Die zwei Gockel

über das Rechthaben im Staub des Hofs

Weisst du …

… es gab einmal zwei Gockelhähne auf demselben Bauernhof. Der eine war rot, der andere schwarz, aber beide glänzten, als hätte man sie mit Öl bestrichen. Ihre Sporen waren scharf, ihr Blick durchdringend. Und sie krähten nicht nur morgens – sie krähten den ganzen Tag. Nicht, um den Tag zu wecken, sondern um sich selbst zu behaupten.

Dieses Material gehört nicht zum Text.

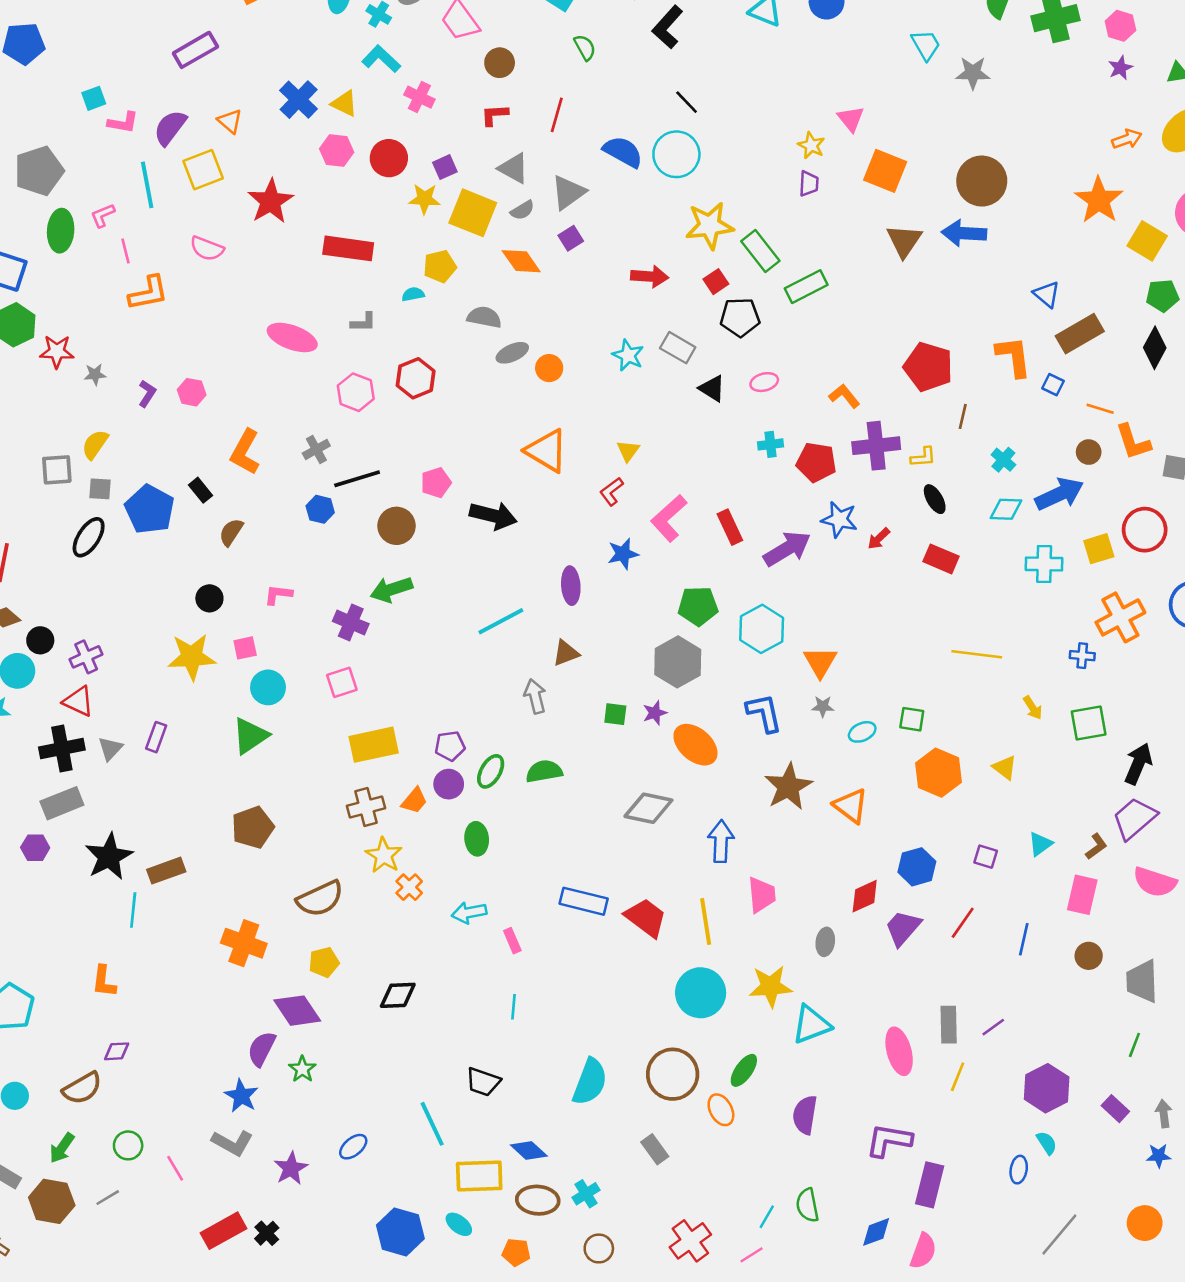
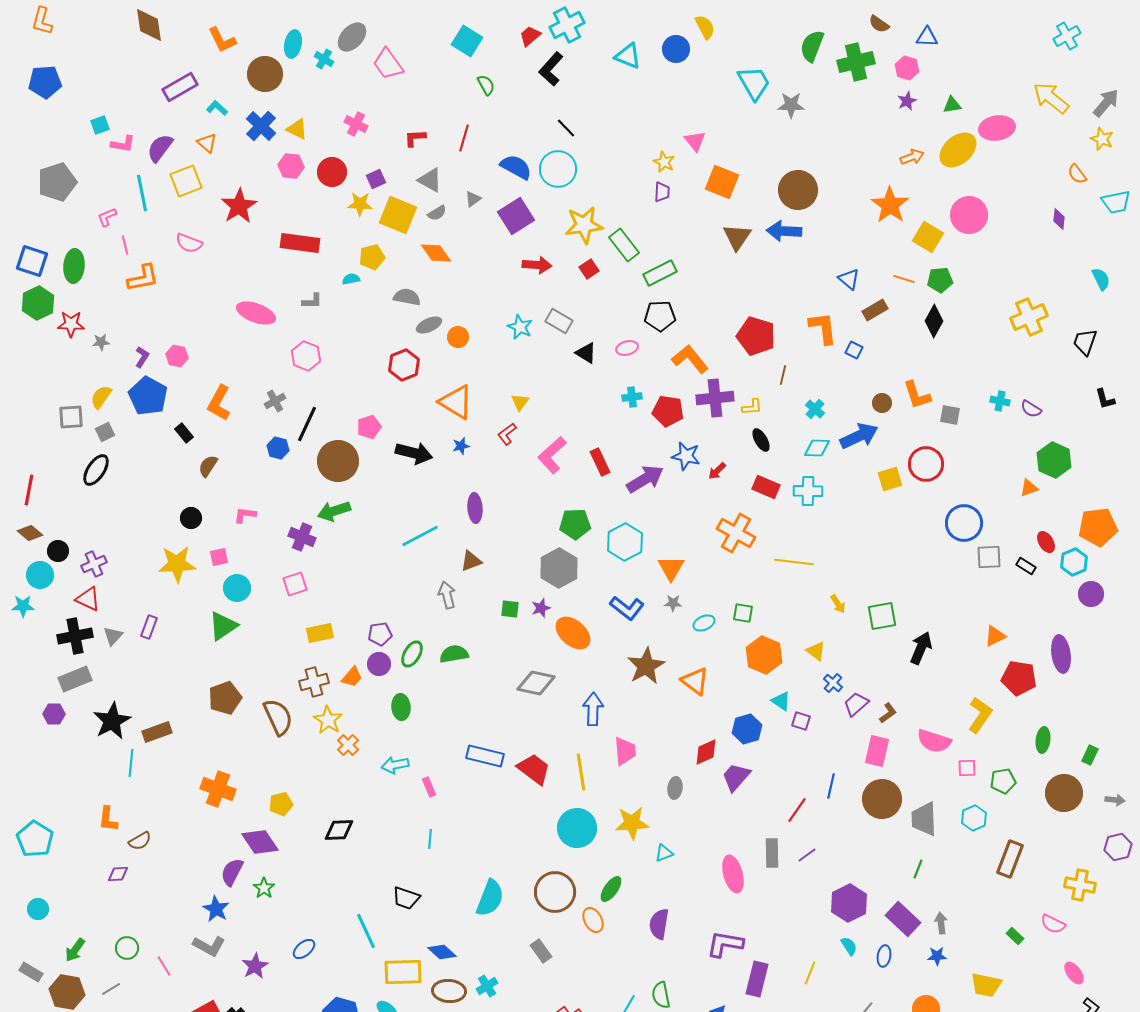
cyan trapezoid: (926, 45) -> (754, 83), size x1.4
cyan L-shape: (381, 59) -> (217, 108), moved, size x0.7
brown circle: (500, 63) -> (265, 74), moved, size x1.5
gray triangle: (568, 192) -> (473, 199), size x0.6
green ellipse: (61, 231) -> (74, 266), moved
purple square: (571, 238) -> (516, 216), moved, size x1.8
black pentagon: (740, 317) -> (660, 316), moved
brown rectangle: (1080, 334) -> (875, 310), size x0.7
red hexagon: (416, 378) -> (404, 365), moved
orange L-shape: (844, 396) -> (690, 359), size x1.5
orange line: (1100, 409) -> (904, 279), moved
black line: (357, 479) -> (307, 424), turned -48
gray square: (100, 489) -> (105, 432), turned -30
blue pentagon: (150, 509) -> (148, 396), moved
brown circle: (397, 526) -> (338, 461), size x1.4
blue star: (623, 554) -> (461, 446), moved, size x0.7
cyan cross: (1044, 564) -> (808, 491), moved
orange cross: (1120, 617) -> (736, 533), moved, turned -33
blue cross: (1082, 656) -> (833, 683), moved, turned 36
blue L-shape: (764, 713) -> (627, 608), turned 140
yellow rectangle: (374, 745) -> (320, 633), size x0.7
purple trapezoid: (1134, 818) -> (856, 704), moved, size x0.7
cyan triangle: (1040, 844) -> (781, 701), moved, turned -50
brown semicircle: (320, 899) -> (278, 717), moved, turned -90
red line: (963, 923) -> (797, 810), moved
brown circle: (1089, 956) -> (882, 799), size x1.8
cyan triangle: (811, 1025) -> (664, 853), size x0.6
yellow line: (958, 1077) -> (810, 973), moved
brown semicircle: (82, 1088) -> (140, 841), moved, size x0.7
purple rectangle: (1115, 1109) -> (903, 919), size x1.6
blue ellipse: (1019, 1170) -> (884, 956), moved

Eines Tages fanden sie etwas auf dem Hofboden. Es war ein glänzender Knopf – rund, glatt, golden. Der rote Hahn sagte: „Das ist der verlorene Knopf vom Rock des Bauern. Ich habe ihn zuerst gesehen. Ich bring ihn zurück.“ Der schwarze Hahn schnaubte: „Unsinn. Das ist der goldene Glücksknopf der Henne Frieda. Ich hab ihn wiedererkannt. Ich bring ihn zurück.“ Und da begannen sie zu streiten. Sie krähten, sie flatterten, sie liefen umeinander im Staub, warfen Worte wie Körner, hackten mit Blicken, fochten mit Hälse-strecken und Flügelspreizen. Jeder war sich sicher. Jeder hatte Recht. Und das hatten sie auch. Denn: Der rote Hahn hatte den Bauern gesehen, wie er neulich über den Hof gestolpert war – ein Knopf hatte gefehlt. Und: Der schwarze Hahn hatte gehört, wie Frieda weinte – sie hatte ihren Glücksknopf verloren. Der Knopf war derselbe. Die Geschichten waren zwei.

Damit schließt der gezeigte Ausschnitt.